*Exercise brief*
Output only the lines of the entries that follow, starting at the one with "1位.天気予報で夏日が続きそうだから(52人)" and running down to the one with "en reviews geschreven over dit product.", both included and unchanged.

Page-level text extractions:
►
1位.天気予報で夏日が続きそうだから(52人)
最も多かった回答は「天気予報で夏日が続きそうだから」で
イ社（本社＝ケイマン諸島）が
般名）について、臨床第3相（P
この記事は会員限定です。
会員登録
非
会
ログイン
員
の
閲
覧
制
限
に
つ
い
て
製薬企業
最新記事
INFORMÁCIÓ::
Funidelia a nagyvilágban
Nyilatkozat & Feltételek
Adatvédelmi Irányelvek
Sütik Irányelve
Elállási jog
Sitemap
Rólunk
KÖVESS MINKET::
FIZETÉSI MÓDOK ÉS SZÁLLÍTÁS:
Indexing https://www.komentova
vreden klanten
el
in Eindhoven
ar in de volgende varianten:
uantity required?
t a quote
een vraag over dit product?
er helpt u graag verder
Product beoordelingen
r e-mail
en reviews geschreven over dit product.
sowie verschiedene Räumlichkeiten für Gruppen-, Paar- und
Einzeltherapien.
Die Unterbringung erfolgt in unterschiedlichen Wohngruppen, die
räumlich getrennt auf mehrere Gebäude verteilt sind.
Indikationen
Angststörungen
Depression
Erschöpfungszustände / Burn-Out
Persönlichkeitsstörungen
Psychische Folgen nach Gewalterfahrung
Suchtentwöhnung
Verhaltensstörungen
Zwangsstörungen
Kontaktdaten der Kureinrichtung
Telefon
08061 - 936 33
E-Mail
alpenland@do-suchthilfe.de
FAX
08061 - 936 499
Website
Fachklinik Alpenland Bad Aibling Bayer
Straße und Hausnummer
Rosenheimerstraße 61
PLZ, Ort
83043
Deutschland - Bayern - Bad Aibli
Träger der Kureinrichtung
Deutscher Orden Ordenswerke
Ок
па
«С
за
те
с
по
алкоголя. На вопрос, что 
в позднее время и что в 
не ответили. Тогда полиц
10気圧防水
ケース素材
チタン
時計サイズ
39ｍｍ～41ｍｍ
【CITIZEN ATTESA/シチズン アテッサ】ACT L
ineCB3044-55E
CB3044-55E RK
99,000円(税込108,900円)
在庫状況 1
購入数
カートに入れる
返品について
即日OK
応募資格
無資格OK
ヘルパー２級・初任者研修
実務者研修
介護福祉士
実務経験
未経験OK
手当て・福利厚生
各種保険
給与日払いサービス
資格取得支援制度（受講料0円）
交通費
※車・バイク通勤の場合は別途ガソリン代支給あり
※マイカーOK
◄
►
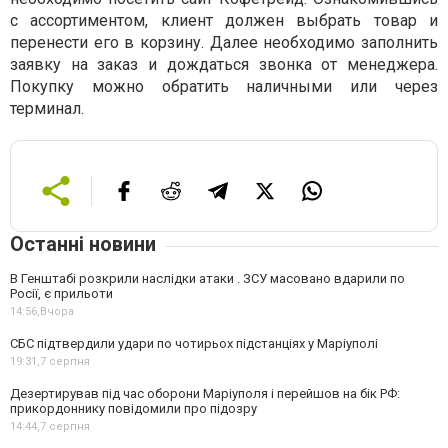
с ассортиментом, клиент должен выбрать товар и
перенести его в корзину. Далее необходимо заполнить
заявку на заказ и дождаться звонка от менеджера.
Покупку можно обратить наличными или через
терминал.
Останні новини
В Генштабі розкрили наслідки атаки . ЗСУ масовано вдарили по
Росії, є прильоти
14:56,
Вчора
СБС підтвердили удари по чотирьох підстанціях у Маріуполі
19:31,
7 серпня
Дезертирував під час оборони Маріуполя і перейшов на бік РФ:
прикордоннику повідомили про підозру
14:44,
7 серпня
◄
*Result for this task*
1位.天気予報で夏日が続きそうだから(52人)
最も多かった回答は「天気予報で夏日が続きそうだから」で
イ社（本社＝ケイマン諸島）が
般名）について、臨床第3相（P
この記事は会員限定です。
会員登録
非
会
ログイン
員
の
閲
覧
制
限
に
つ
い
て
製薬企業
最新記事
INFORMÁCIÓ::
Funidelia a nagyvilágban
Nyilatkozat & Feltételek
Adatvédelmi Irányelvek
Sütik Irányelve
Elállási jog
Sitemap
Rólunk
KÖVESS MINKET::
FIZETÉSI MÓDOK ÉS SZÁLLÍTÁS:
Indexing https://www.komentova
vreden klanten
el
in Eindhoven
ar in de volgende varianten:
uantity required?
t a quote
een vraag over dit product?
er helpt u graag verder
Product beoordelingen
r e-mail
en reviews geschreven over dit product.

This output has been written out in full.